The main object of the present invention is to provide a dynamic adjustment circuit having an effect of adjusting according to the magnitude of the voltage.

Another primary object of the present invention is to provide a computer system having a dynamic adjustment circuit.

To achieve the above object, the dynamic adjustment circuit of the present invention includes a switching determination circuit, a boosting circuit, and a step-down circuit. The switching judgment circuit inputs a power signal. The boosting circuit is electrically connected to the switching judging circuit. The step-down circuit is electrically connected to the switching judgment circuit. The switching determination circuit determines whether the voltage of the power signal is lower than the set value. If the voltage is lower than the set value, the voltage of the power signal is boosted to a set value by the boosting circuit. If it is higher than the set value, the voltage of the power signal is stepped down to the set value by the step-down circuit, and the adjusted power signal is output.

The computer system of the present invention includes an adapter, a dynamic adjustment circuit, and a motherboard. The adapter receives the AC power signal for conversion to a power signal. The dynamic adjustment circuit is electrically connected to the adapter. The dynamic adjustment circuit includes a switching determination circuit, a boosting circuit, and a step-down circuit. The switching judgment circuit inputs a power signal. The boosting circuit is electrically connected to the switching judging circuit. The step-down circuit is electrically connected to the switching judgment circuit. The switching determination circuit determines whether the voltage of the power signal is lower than the set value. If the voltage is lower than the set value, the voltage of the power signal is boosted to a set value by the boosting circuit. If it is higher than the set value, the voltage of the power signal is stepped down to the set value by the step-down circuit, and the adjusted power signal is output. The motherboard is electrically connected to the dynamic adjustment circuit for receiving the adjusted power signal.

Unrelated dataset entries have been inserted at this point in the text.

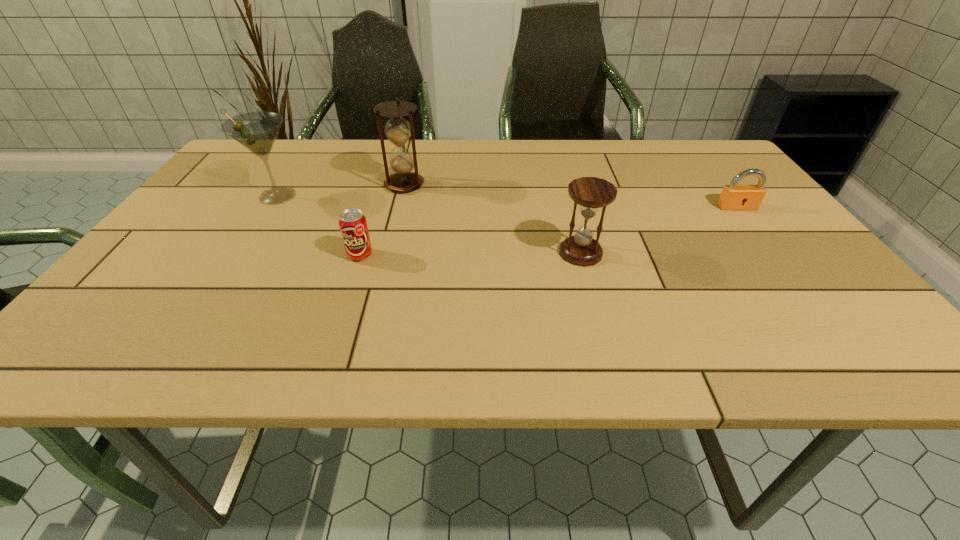 Image resolution: width=960 pixels, height=540 pixels. I want to click on vacant area situated 0.400m to unlock the padlock from the front, so click(836, 333).

The image size is (960, 540). I want to click on vacant space located on the right of the soda, so click(468, 255).

Locate an element on the screen. The image size is (960, 540). object that is at the far edge is located at coordinates (398, 130).

What are the coordinates of `object at the left edge` in the screenshot? It's located at 257,131.

The width and height of the screenshot is (960, 540). In order to click on object present at the right edge in this screenshot , I will do `click(733, 197)`.

Locate an element on the screen. The image size is (960, 540). vacant area at the far edge of the desktop is located at coordinates (569, 156).

This screenshot has width=960, height=540. What are the coordinates of `free region at the near edge of the desktop` in the screenshot? It's located at (698, 353).

Locate an element on the screen. Image resolution: width=960 pixels, height=540 pixels. vacant space at the left edge of the desktop is located at coordinates (101, 314).

The image size is (960, 540). What are the coordinates of `free location at the right edge of the desktop` in the screenshot? It's located at (756, 259).

Where is `vacant space at the far left corner of the desktop`? vacant space at the far left corner of the desktop is located at coordinates (236, 172).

The above and other objects, features and advantages of the present invention will become more <

Please refer to FIG. 1 for the architecture diagram of the computer system of the present invention.

The computer system 1 of the present invention can be a notebook computer, but the invention is not limited thereto. The computer system 1 includes a dynamic adjustment circuit 11, an adapter 12 and a motherboard 13. The adapter 12 is configured to receive an alternating current transmitted through the socket to convert to a power signal of a constant voltage. The dynamic adjustment circuit 11 is electrically connected to the adapter 12 to receive a constant voltage power signal. The dynamic adjustment circuit 11 judges according to the voltage of the power signal to adjust the voltage of the power signal to a set value, wherein the set value is the working voltage that can be received by the computer system 1 when operating, and the computer system according to different specifications And has the corresponding set value. Finally, the adjusted power signal after boosting or stepping down is output to the motherboard 13. For example, the voltage of the power signal that is too high or too low is adjusted to 19 volts required for the motherboard 13 for use by the electronic components on the motherboard 13.

The dynamic adjustment circuit 11 includes a switching determination circuit 20, a boosting circuit 30, and a step-down circuit 40. The above circuits can be constructed by using an integrated circuit (IC), but the invention is not limited thereto.

The switching determination circuit 20 is electrically connected to the boosting circuit 30 and the step-down circuit 40, and is determined to be switched to the boosting circuit 30 for boosting or step-down circuit 40 according to the voltage of the power signal and the magnitude of the set value. Step down to match the settings of the motherboard 13. The boosting circuit 30 is configured to boost the voltage of the original power signal too low, and the step-down circuit 40 is configured to reduce the excessive voltage of the original power signal to output the adjusted power signal. Since the manner of voltage adjustment of the boosting circuit 30 and the step-down circuit 40 is well known to those skilled in the art, the principle will not be described herein.

Next, please refer to FIG. 2, which is a circuit diagram of the dynamic adjustment circuit of the present invention.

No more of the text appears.